Une industrie allemande sous perfusion
Entre restructurations, plans sociaux et effondrement des bénéfices, l’automobile allemande ne tient plus que par des rustines. En un an, plus de 50 000 emplois ont disparu dans le secteur. Bosch prévoit encore 13 000 suppressions d’ici 2030. Porsche relance en catastrophe ses moteurs thermiques après l’échec commercial de la Taycan. Les ventes s’effondrent, la production nationale retombe au niveau de 2005. En ligne de mire : des coûts énergétiques en hausse, une demande mondiale en berne, des droits de douane américains et surtout, une concurrence chinoise plus agile et moins chère sur le segment électrique.
Bruxelles sommé de revoir sa copie
En coulisses, Berlin pousse pour une réforme du texte européen de 2023, qui impose la neutralité carbone aux véhicules neufs à partir de 2035. L’idée n’est plus de revenir en arrière, mais d’introduire des flexibilités : prolongateurs d’autonomie, hybrides rechargeables, carburants de synthèse… autant de technologies que l’exécutif allemand veut voir prolongées au-delà de l’échéance. Une position qui divise la coalition au pouvoir, en particulier avec les sociaux-démocrates, traditionnellement plus favorables à l’électrique pur.
Bruxelles temporise
La Commission européenne, déjà sous pression, pourrait céder partiellement. Des assouplissements sont sur la table : délais supplémentaires pour les hybrides, soutien aux flottes d’entreprise électriques, prise en compte de carburants alternatifs… Ursula von der Leyen tente de maintenir la date de 2035, mais l’hostilité croissante de plusieurs capitales européennes, combinée à la poussée des partis conservateurs, complique la donne. Le Conseil européen du 23 octobre pourrait être décisif.
Le retour en force des EREV
L’un des arguments phares de Berlin concerne les EREV (véhicules électriques à prolongateur d’autonomie). Ces modèles, équipés d’un petit moteur thermique pour recharger la batterie, seraient selon Merz une alternative pragmatique. Mais les ONG environnementales tempèrent : un EREV consomme autant qu’un SUV thermique quand la batterie est vide. Promouvoir cette technologie reviendrait à créer une nouvelle dépendance industrielle.
Le lobbying s’intensifie à Bruxelles
L’ACEA, principal lobby automobile européen, multiplie les pressions sur Bruxelles. Elle milite pour que les biocarburants et carburants de synthèse soient pris en compte dans les objectifs 2035, réduisant de fait la part obligatoire de véhicules 100 % électriques.

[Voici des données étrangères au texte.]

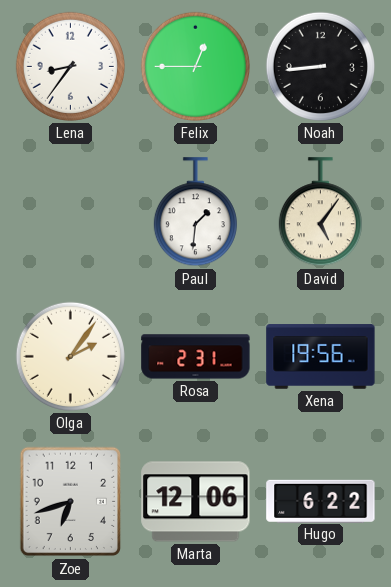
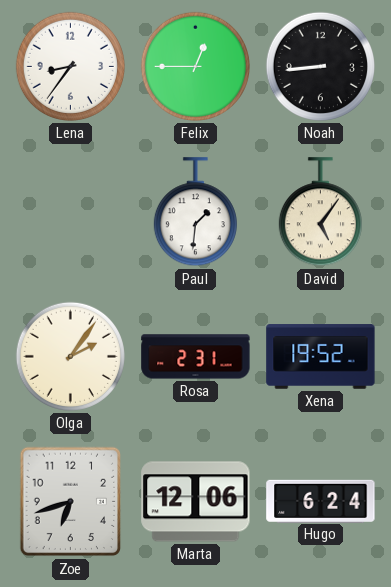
Xena: 19:56 -> 19:52
Hugo: 6:22 -> 6:24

Selon « Transport & Environment », une organisation non gouvernementale européenne basée à Bruxelles, si toutes les propositions de l’ACEA étaient appliquées, cela diviserait par deux les volumes d’électriques vendus à l’horizon fixé. Le lobby table sur un compromis qui préserverait les marges sans renverser la table.
On en dit quoi ?
La manœuvre allemande ressemble davantage à un réflexe de survie qu’à une vision industrielle. En cherchant à repousser ou assouplir l’interdiction de 2035, Berlin admet à demi-mot avoir raté le virage de l’électrique. Plutôt que de fixer une stratégie cohérente et rattraper son retard, on saupoudre des options techniques pour gagner du temps. Pendant ce temps, la Chine rafle les parts de marché. Le vrai débat n’est peut-être pas l’échéance de 2035, mais la capacité de l’Europe à sortir de sa dépendance technologique et énergétique. Vous en pensez quoi vous ?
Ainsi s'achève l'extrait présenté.